Choosing right PyFramework: Pandas/SFrame/Dask
Introduction
I’ve recently been working on evaluation some of the python data processing tools primarily Pandas, SFrame and Dask. Pandas and Dask are pydata tools while SFrame is from Turi as part of graphlab create package.
A little intro to each tool,
Pandas is probably the most popular tool in python for data processing it is in memory tool which means that all the processing happens in the RAM. It is really reach in the methods it provide, it extends its support to a lot of data format – CSV, HDF5, SAS etc.
SFrame, like pandas, is a computation library which provides dataframes to work upon. “It is a scalable, out-of-core dataframe, which allows you to work with datasets that are larger than the amount of RAM on your system.” This essentially means that you can compute on datasets that are larger than memory or keep computing till you consume entire RAM and disk space.
Dask is a flexible parallel computing library which provides dataframe data structure. It is out-of-core and scalable framework. It uses numpy and pandas under the hood for processing and introduces use of multi-core and parallel chunk processing.
What we expected out of our tests?
1. We wanted to understand which one to use in which situation along with their capabilities towards solving the problem.
2. Another thing which we wanted to understand was whether one tool is sufficient enough for entire task or we need to take help from other packages to make it work holistically.
Tests Performed
The aim was simple to benchmark the performance of these tools and frameworks.
- In order to achieve so we ran the same tests through sample data of 3 type : 2k records, 5k records and 50k records.

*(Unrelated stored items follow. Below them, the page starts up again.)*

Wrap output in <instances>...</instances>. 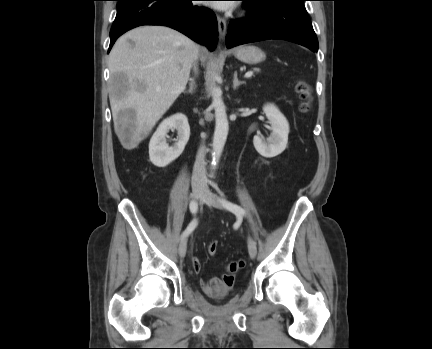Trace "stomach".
<instances>
[{
	"instance_id": "0dacf381",
	"label": "stomach",
	"mask_w": 432,
	"mask_h": 349,
	"mask_svg": "<svg viewBox=\"0 0 432 349\" xmlns=\"http://www.w3.org/2000/svg\"><path fill=\"white\" fill-rule=\"evenodd\" d=\"M234 56L241 62L254 65L265 60V53L252 45L239 46L233 50Z\"/></svg>"
}]
</instances>
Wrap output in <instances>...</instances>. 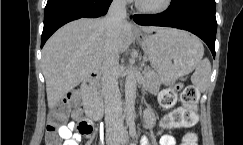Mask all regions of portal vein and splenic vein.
I'll return each mask as SVG.
<instances>
[{"label": "portal vein and splenic vein", "mask_w": 243, "mask_h": 145, "mask_svg": "<svg viewBox=\"0 0 243 145\" xmlns=\"http://www.w3.org/2000/svg\"><path fill=\"white\" fill-rule=\"evenodd\" d=\"M150 75H151L150 72H148V73L145 74L146 77H148V76H150Z\"/></svg>", "instance_id": "18ae733b"}]
</instances>
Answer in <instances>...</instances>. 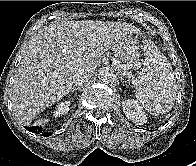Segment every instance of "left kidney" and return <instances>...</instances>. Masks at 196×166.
<instances>
[{"label": "left kidney", "mask_w": 196, "mask_h": 166, "mask_svg": "<svg viewBox=\"0 0 196 166\" xmlns=\"http://www.w3.org/2000/svg\"><path fill=\"white\" fill-rule=\"evenodd\" d=\"M125 116L136 125H143L147 122V117L136 100H125L122 102Z\"/></svg>", "instance_id": "left-kidney-1"}]
</instances>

- Then we ran the same test suite over full data which was more than 2.5M each file
- We worked on 10 files at a time, each round of tests were performed by concatenating data read from 10 files.
Tests performed were :
- Reading different file sizes in different frameworks
- Applying transformations on Data – Validation, Type conversion,
- Creating columns on sample business rules [derived by equations, if else etc.]
- Summarizing/aggregating the data – performing basic stats using group by order by
- Reporting capabilities of the frameworks – graphs , pictures etc
- Daily data tasks like – Subseting, deduplication, Sorting etc.
- Writing to a data format – csv / native to framework
Results
The results that we found cleared what frameworks work best for us. Pandas and SFrame works best at large because they are very well established and are constantly evolving. Dask is a modern framework from Pydata and is getting a lot of attention. It is very good in terms of processing data larger than RAM and in parallel threads. It is good to have this framework in your stack but the usage will be limited for now.
See results captured below:
Pandas
PROs:
1. It is a great tool to use when your data can fit in memory(RAM).
2. It is amazingly fast and is very programmer friendly
3. This framework has got the easiest implementation
4. Very well documented and a lot of resources available on the internet
CONs:
1. If your data gets bigger pandas starts throwing out of memory errors
2. You need to be mindful of not consuming all the memory available so if you got like 16 GB RAM of which 10G is available then I suggest don’t consume more than 9G.
3. You need to take help from other libraries like sklearn, statsmodel for performing high statistical tasks/ machine learning
Sframe
PROs:
1. SFrames can work with data that is larger than memory
2. Very well documented as well as turi maintains a lot of tutorial
3. Easy implementation
4. Fantastic graph creations and visualization
5. It’s a complete package, it has got a lot of machine learning libraries etc.
6. Lazy computations
CONs:
1. It is available free for educational purposes only
2. No parallel processing
Dask
PROs:
1. Dask works very well with data that is larger than memory
2. It can perform the tasks in parallel, you can even tell dask how many cores to use
3. Dask computes lazily, so nothing happens till an action is performed
4. It can be applied for distributed computing. However the distributed framework is now separated from dask.
5. Dask also works well with other distributed computing tools like spark etc.
CONs:
1. Dask lets you use threads, but you’ll need pandas 0.18.0
2. Dask dataframe implements a commonly used subset of Pandas functionality, not all of it
3. Dask dataframes are only updateable(add a new column to dataframe etc) with version 0.10.2
Conclusion
I am going to say that I am with Pandas for datasets that fit in memory while SFrames for anything that spills over the memory. I am keeping dask as an option for the tasks that involves processing of larger chunks of data in parallel.
also i don't think SFrame cons n°2 is right. SFrame is using all the available cores to process the data, so it's doing parallel processing, while pandas does not parallelize processing. Hence on 8 CPU server, SFrame is 8 times faster as pandas for the same apply function.
Puneet Tripathi 1) sframe has been released in Open source (https://github.com/turi-code/SFrame) so can be used for free. However all machine learnings algorithms are not available in the open source release. And since Turi has been bought by Apple in July 2016, algorithms can not be used as Turi offer can not be bought.